Protesters tackle city bosses to save Cape Town's largest carrot farm land
The Philippi Horticultural Area (PHA) took on the City of Cape Town on Wednesday on the second day of a high court battle to prevent development of more than 1,000ha of agricultural land responsible for producing 200,000 tons of vegetable products each year.
The area is set to be converted into the Oakland City mixed-use development by land developer Wentzel Oaker.
The PHA has been campaigning against the proposal for more than a decade, after the city outlined its intentions to rezone the area in 2009. The PHA maintains that the land is the primary recharge zone for the Cape Flats aquifer and indirectly provides some 30,000 jobs.
Outside the court, a group of protesters gathered wearing orange to represent the 80% of the Western Cape's carrots that are grown in the area. Leader Nazeer Sonday, who brought the case to the city, said that should they lose the case, the effects would be felt far and wide.
"The move scares me, because it will mean that a great deal of the land used for farming will become unusable," he said. "It is a major factor in the food supply for the area."
Signs and placards outside the court asked, "Do you know where your food comes from?" Protesters said the effect the move could have on the environment was down to "lawless politicians".

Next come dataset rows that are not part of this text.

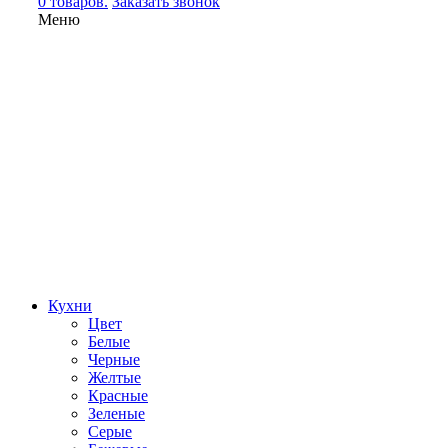
0 товаров.
Заказать звонок
Меню
Кухни
Цвет
Белые
Черные
Желтые
Красные
Зеленые
Серые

Representing the city, advocate Ron Paschke attempted to debunk the idea that the proposed development would pollute the country's largest aquifer and stem efforts to help emerging black farmers.

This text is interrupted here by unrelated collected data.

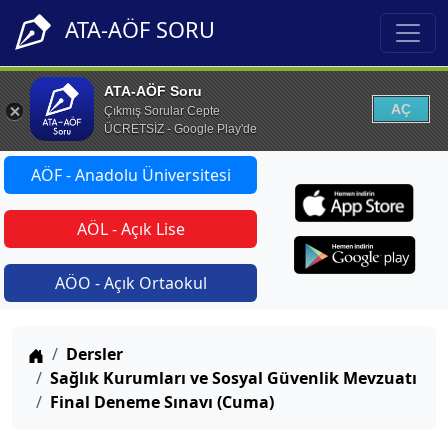
ATA-AÖF SORU
ATA-AÖF Soru
AÇ
Çıkmış Sorular Cepte
ÜCRETSİZ - Google Play'de
AÖF - Anadolu Üniversitesi
AÖL - Açık Lise
AÖO - Açık Ortaokul
Anasayfa
Dersler
Sağlık Kurumları ve Sosyal Güvenlik Mevzuatı
Final Deneme Sınavı (Cuma)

"I would like to address inaccurate complaints that the aquifer is over-stressed and polluted," he said, referring to an independent report carried out by the city. "The proposed development will not cause any pollution that cannot be mitigated by the city policy," he charged.
He said that the city had the best interest of the environment at heart, and would block any plans that threatened the ecology of the area or threatened to pollute the water resource.
"The city has the power to dismiss any planning applications that threaten the aquifer," he said.
He continued to diminish the PHA's complaint by suggesting that the land in question has not been used for farming for decades, and said that independent reports revealed that the land was "of poor quality for farming", a concession apparently reiterated by the PHA.
PHA advocates charged that the city had not taken socio-economic factors into account when considering the move.
"It is not purely about farming," they said. "The entire argument [from the City] is based on this erroneous notion that the land can only be used for farming."
They charged that the land could also be used to facilitate housing schemes for people who "desperately need it, from lower to middle class backgrounds".
Judge Kate Savage will hear more testimony from the city on Thursday.